Казалось, Сулла сердится. И на самом деле он сердился и просто-напросто негодовал при мысли о том, что так мало остается жить, а тут еще заставляют выбирать любовь не по твоему желанию, а по чьей-то прихоти. Чего еще нужно этим дуракам, которые завтра навсегда сойдут в могилу. А сегодня они еще кочевряжатся и лезут к тебе со своим вкусом! Люби кого хочешь. Хотя бы козла!
Веселая компания решила, что мужская любовь имеет свою прелесть… Сулла не без основания вдруг подумал, что ему подыгрывают, что с ним безоговорочно соглашаются, памятуя его связь с актером Метробием. Ну что ж? Он не будет отрицать: Метробий был и остался его другом. Настанет день, и каждый, кто злословит по адресу Метробия или Суллы, будет держать ответ. Суровый ответ! Сулле тычут в глаза не только милого Метробия. Его попрекают бедностью. Разве не напоминают Сулле о его прежней римской квартире? Мол, такую квартиру мог снимать любой вольноотпущенник. Всех замолчать не заставишь. Да, пока еще не заставишь…
Рим не такой город, который молчит. Рим злословит постоянно. Рим столетиями морочит голову себе и другим. Рим раздувает.
Рим из комара делает льва ливийского. Женские языки в Риме и того хуже. Разве не поют песенку, слова которой состоят всего-навсего из трех имен?
Илия,
Элия,
Клелия!
Это три имени жен. Первой, второй, третьей. И со всеми – развод! Один конец. Потому что так нужно было. Присобачили к трем именам дурацкий мотивчик, который породили афинские лавочники. И получилась песня про Суллу. Пусть поют!
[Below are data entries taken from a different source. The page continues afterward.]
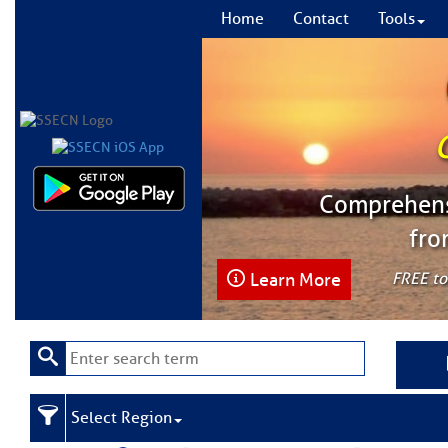
Home
Contact
Tools
Comprehensi
fro
Learn More
FREE to
Select Region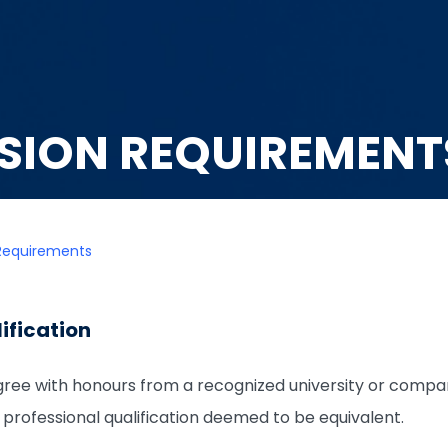
SION REQUIREMENT
Requirements
ification
ree with honours from a recognized university or compa
 a professional qualification deemed to be equivalent.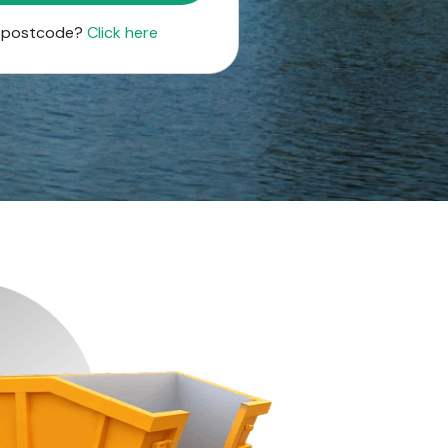
r postcode?
Click here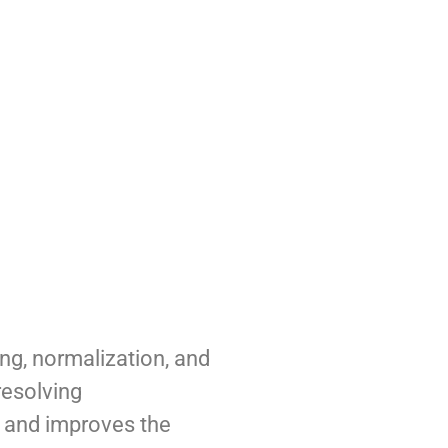
ng, normalization, and
resolving
ty and improves the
Сулле ни холодно, ни жарко… Если уж говорить правду, Илия, Элия и Клелия – все, вместе взятые, не стоят и мизинца красавца Метробия! Если угодно, Сулла все это может высказать вслух, где угодно, хоть в сенате. И вообще он плевал на так называемое общественное мнение. Пусть точат языки за закрытыми дверьми, на супружеских ложах. Сулле ни холодно, ни жарко.
– За любовь! – провозгласил Сулла. – И пусть каждый придает этому слову свое значение. А кто нас осудит, – их и я, и все мы…
Тут он запустил такое ругательство, что остийские моряки диву бы дались. Африкан добавил кое-что еще и от себя. В стиле испанских морских разбойников, развращенных до крайней степени. В Риме говорили, что хуже выгребной ямы воняет только язык испанских морских разбойников.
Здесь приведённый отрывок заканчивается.